* _EXERCISE DATA_:
————
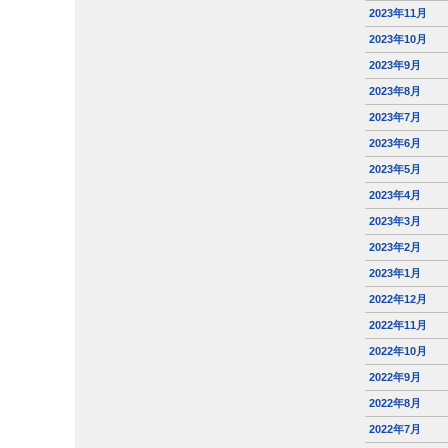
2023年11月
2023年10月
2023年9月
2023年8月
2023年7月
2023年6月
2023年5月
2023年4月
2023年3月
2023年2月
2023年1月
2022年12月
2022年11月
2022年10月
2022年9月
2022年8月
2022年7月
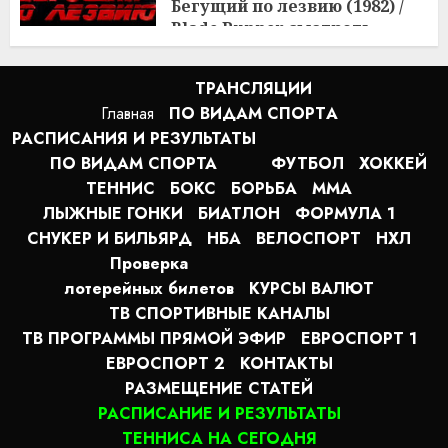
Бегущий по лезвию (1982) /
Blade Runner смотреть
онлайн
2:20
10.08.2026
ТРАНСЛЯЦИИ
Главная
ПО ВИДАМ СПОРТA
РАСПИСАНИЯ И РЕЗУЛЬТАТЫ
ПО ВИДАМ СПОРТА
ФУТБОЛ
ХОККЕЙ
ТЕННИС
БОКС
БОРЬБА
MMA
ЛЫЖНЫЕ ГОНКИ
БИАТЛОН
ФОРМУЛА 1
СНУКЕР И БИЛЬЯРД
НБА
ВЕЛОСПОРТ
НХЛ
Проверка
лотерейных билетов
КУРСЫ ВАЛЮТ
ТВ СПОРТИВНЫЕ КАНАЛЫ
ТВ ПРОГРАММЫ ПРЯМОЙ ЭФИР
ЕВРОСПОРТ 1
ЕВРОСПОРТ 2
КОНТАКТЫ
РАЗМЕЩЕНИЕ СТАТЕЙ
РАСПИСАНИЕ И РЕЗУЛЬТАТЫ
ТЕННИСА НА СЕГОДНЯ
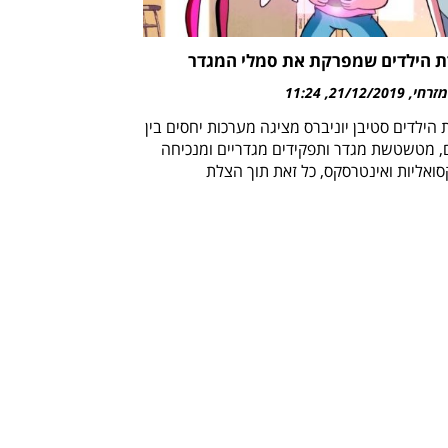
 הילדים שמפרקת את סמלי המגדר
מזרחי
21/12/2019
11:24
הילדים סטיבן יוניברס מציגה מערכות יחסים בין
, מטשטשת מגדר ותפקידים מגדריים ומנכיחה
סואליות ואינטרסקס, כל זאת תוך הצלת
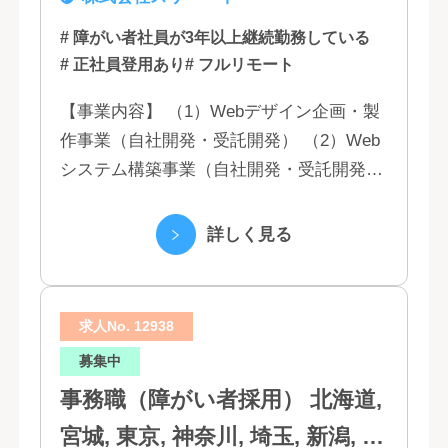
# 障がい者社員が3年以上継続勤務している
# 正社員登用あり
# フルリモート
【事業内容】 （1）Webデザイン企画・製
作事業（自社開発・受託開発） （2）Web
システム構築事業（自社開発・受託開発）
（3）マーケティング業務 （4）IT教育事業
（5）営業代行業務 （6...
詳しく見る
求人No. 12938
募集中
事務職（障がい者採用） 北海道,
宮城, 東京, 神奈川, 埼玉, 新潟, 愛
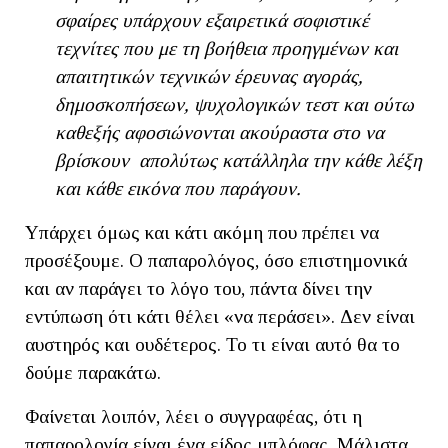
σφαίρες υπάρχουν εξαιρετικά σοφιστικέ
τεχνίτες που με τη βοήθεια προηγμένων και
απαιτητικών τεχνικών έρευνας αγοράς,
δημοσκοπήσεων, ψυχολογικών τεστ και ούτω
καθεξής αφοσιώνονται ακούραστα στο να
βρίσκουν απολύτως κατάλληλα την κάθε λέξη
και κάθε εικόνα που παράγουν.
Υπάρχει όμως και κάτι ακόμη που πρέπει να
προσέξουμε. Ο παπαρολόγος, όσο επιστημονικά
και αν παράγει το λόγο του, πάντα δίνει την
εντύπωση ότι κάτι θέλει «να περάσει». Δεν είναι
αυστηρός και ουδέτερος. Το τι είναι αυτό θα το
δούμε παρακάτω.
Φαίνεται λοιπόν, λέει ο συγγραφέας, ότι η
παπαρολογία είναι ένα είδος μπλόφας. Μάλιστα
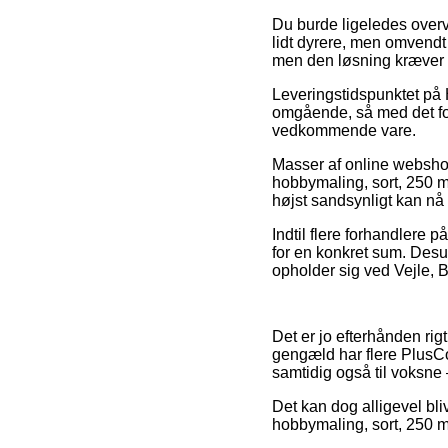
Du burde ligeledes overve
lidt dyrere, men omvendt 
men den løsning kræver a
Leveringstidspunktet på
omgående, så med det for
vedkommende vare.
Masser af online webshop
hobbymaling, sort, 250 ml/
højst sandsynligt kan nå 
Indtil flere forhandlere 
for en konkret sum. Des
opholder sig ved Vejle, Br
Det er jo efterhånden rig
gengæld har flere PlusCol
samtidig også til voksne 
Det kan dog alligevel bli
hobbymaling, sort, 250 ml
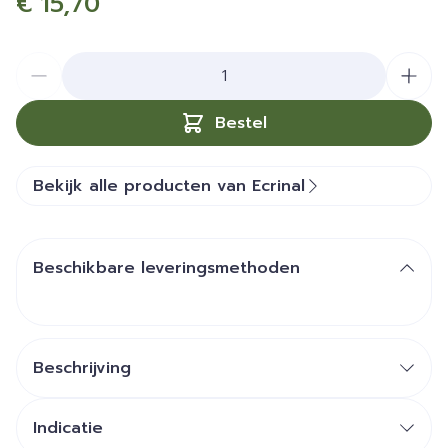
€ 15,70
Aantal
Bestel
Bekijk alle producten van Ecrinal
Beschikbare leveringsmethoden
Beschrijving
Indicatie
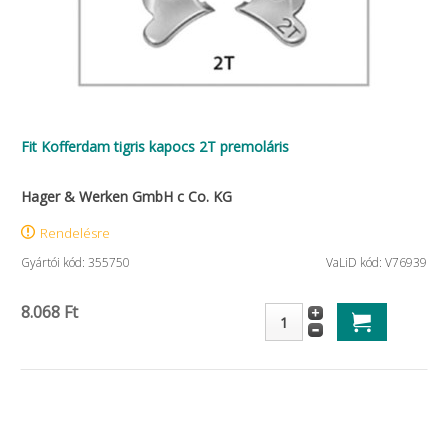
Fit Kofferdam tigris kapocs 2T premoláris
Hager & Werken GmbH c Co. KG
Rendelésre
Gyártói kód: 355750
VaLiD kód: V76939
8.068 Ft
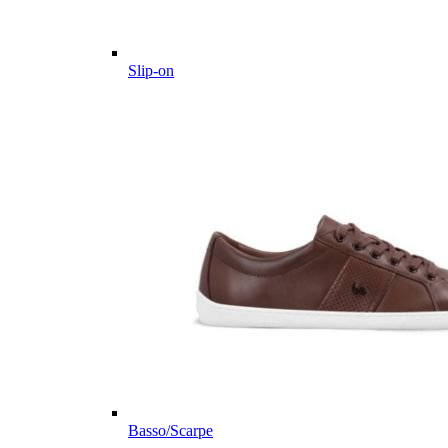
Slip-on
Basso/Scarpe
————
* _WORK INSTRUCTION_:
Your task is to write out, exactly and without pictures, only the lines from the one holding "Gyártói kód: 355750" to the last line of the data.

* _WRITTEN SOLUTION_:
Gyártói kód: 355750
VaLiD kód: V76939
8.068 Ft
Slip-on
Basso/Scarpe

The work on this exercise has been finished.